### EXERCISE MATERIALS
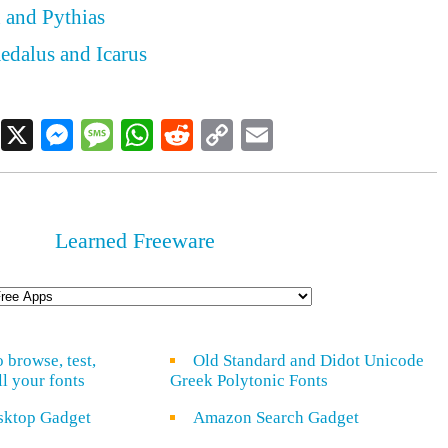
 and Pythias
edalus and Icarus
Facebook
X
Messenger
Message
WhatsApp
Reddit
Copy
Email
Link
Learned Freeware
o browse, test,
Old Standard and Didot Unicode
ll your fonts
Greek Polytonic Fonts
sktop Gadget
Amazon Search Gadget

### WORK ITEM
Write the records out exactly once more, leaving off the pictures.

### TASK OUTPUT
 and Pythias
edalus and Icarus
Facebook
X
Messenger
Message
WhatsApp
Reddit
Copy
Email
Link
Learned Freeware
o browse, test,
Old Standard and Didot Unicode
ll your fonts
Greek Polytonic Fonts
sktop Gadget
Amazon Search Gadget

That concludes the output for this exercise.